The guidance is in-depth, and below we highlight some of the sections that speak to early questions we’ve heard as we’ve engaged with buyers, sellers, and the wider ecosystem of lawyers, insurers, and accountants.
Buyer Eligibility
The buyer of a tax credit will apply the rules that apply in their particular circumstances, for example sections 38 or 469 (p 28 – 30). Section 469 applies passive activity loss rules to certain buyers (e.g., LLCs, closely-held c-corps, and non-corporate persons). The buyer of a credit is not considered to have owned an interest in the project at the time the work was done (as required for material participation).
Impact: Corporations remain the likely buyers of tax credits, and there is no clear path for LLCs to apply the tax credits to non-passive activity income.
Buyer Protection
The guidance is clear that tax credit buyers will be able to either contract away tax credit risk due to actions of the seller of the credit through legal terms and conditions (indemnities) or through insurance. An insurance market for these risks is developing. (p 48)
Impact: Insurance and indemnities remain key on transactions, as buyers will bear recapture risk for purchased credits.
Credit Provenance
The guidelines make clear that a credit registry is upcoming. Sellers of credits must pre-file and obtain registration numbers per asset that is eligible to sell credits (p 56, 97-98). The system will require updates year-on-year for projects that generate credits over the course of their life.
Impact: Buyers will have greater certainty about the validity of credits through this system, and Common Forge is working to ensure compliance with this system as it emerges.
Buyer Tax Impact
There is no gross impact to the buyer of a tax credit due to claiming a transferred tax credit, even if the cash paid for the credit is less than the value of the tax credit transferred. Buyers of credits will not be subject to taxes on the savings due to a tax credit purchase. (p 83)
Impact: The tax credit’s benefit is not reduced by taxes levied on the financial benefit to the buyer.
Transaction Timing
The tax credits must be transferred on the earlier date of (i) the seller’s tax filing for the credit year or (ii) the buyer’s tax filing for the credit year. (p 19) Tax credits may be applied to estimated quarterly tax payments (IRS FAQ).
Impact: This information helps clarify the latest purchase date, but transactions will likely take place around the time a facility is placed in service. The ability to apply tax credits to estimated quarterly tax payments will accelerate transactions.
Divisibility of Credits
The initial regulation around transferability indicated that tax credits could be sold to multiple counterparties, and the proposed guidelines have confirmed that point. This is a significant win as it allows for a larger variety of buyers to participate in tax credit purchases. (p 12)
Impact: Multiple companies can buy credits from a single project, creating a need for systems to track credits sold and ensure no project sells more than the credits it generates.
Bonus Credit Transactions
Projects are eligible for a variety of credits – (e.g., base, prevailing wage & apprenticeship, energy community, and domestic content). The credits per category cannot be individually sold. Instead, all credits are sold and the recapture of credits due to an event impacting one of the categories proportionately impacts all credits sold. (e.g., if 25% of a project’s tax credit value is tied to one category of credits that are recaptured, 25% of all credits sold are recaptured) (p 11)

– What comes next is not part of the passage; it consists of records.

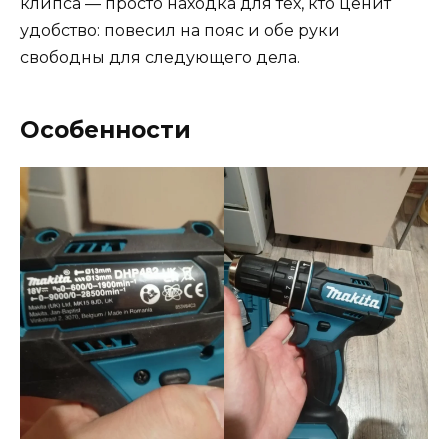
клипса — просто находка для тех, кто ценит
удобство: повесил на пояс и обе руки
свободны для следующего дела.
Особенности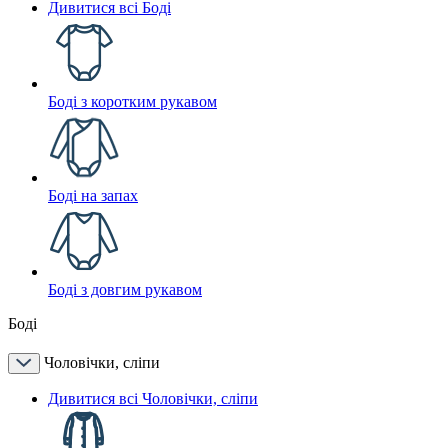
Дивитися всі Боді
Боді з коротким рукавом
Боді на запах
Боді з довгим рукавом
Боді
Чоловічки, сліпи
Дивитися всі Чоловічки, сліпи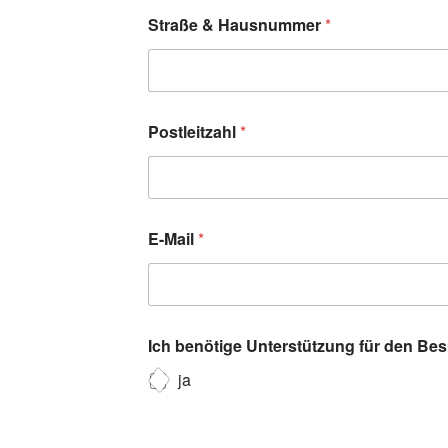
Straße & Hausnummer
*
Postleitzahl
*
E-Mail
*
Ich benötige Unterstützung für den Be
ja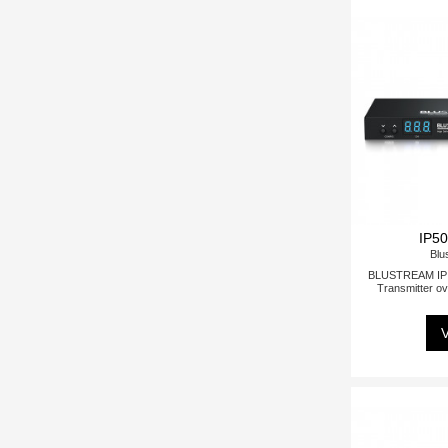
IP5
Blu
BLUSTREAM IP M
Transmitter o
V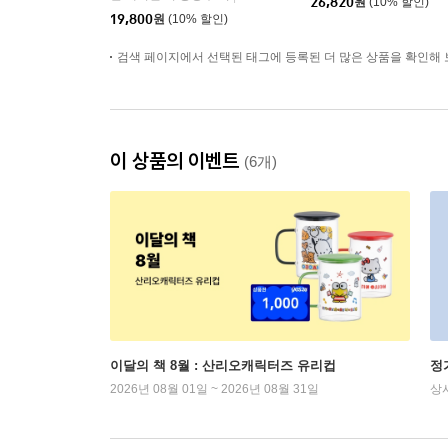
26,820
원
(10% 할인)
19,800
원
(10% 할인)
검색 페이지에서 선택된 태그에 등록된 더 많은 상품을 확인해 
이 상품의 이벤트
(6개)
이달의 책 8월 : 산리오캐릭터즈 유리컵
정
2026년 08월 01일 ~ 2026년 08월 31일
상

Impact: Buyers of credits and sellers of credits cannot transact for credits generated by a specific adder, instead they transact for credits that contain all of a project’s adders. This streamlines sales of and accounting for credits to some extent as all tax credits own the same share of tax credit adders.
Filing Mechanics
The guidelines clarify at least four pieces of information required for a buyer to file a tax credit. The information includes IRS Form 3800 for General Business Credits (p 75), a Transfer Election Statement (p 75) which describes the transfer of a specified credit portion between a buyer and a seller. Both the buyer and the seller must attach the form to their tax returns.
Impact: By year-end, there will be a structured process that accountants and corporations will be able to use to file returns inclusive of credits purchased.
Next Steps
Over the next two months, intervenors will submit comments to Treasury to help move the proposed guidelines to final.
The timing of these guidelines and the proposed ones gives buyers and sellers a path to transfer credits by year-end, establish norms for transfers, and begin to accelerate renewables buildout through this important new financing mechanism.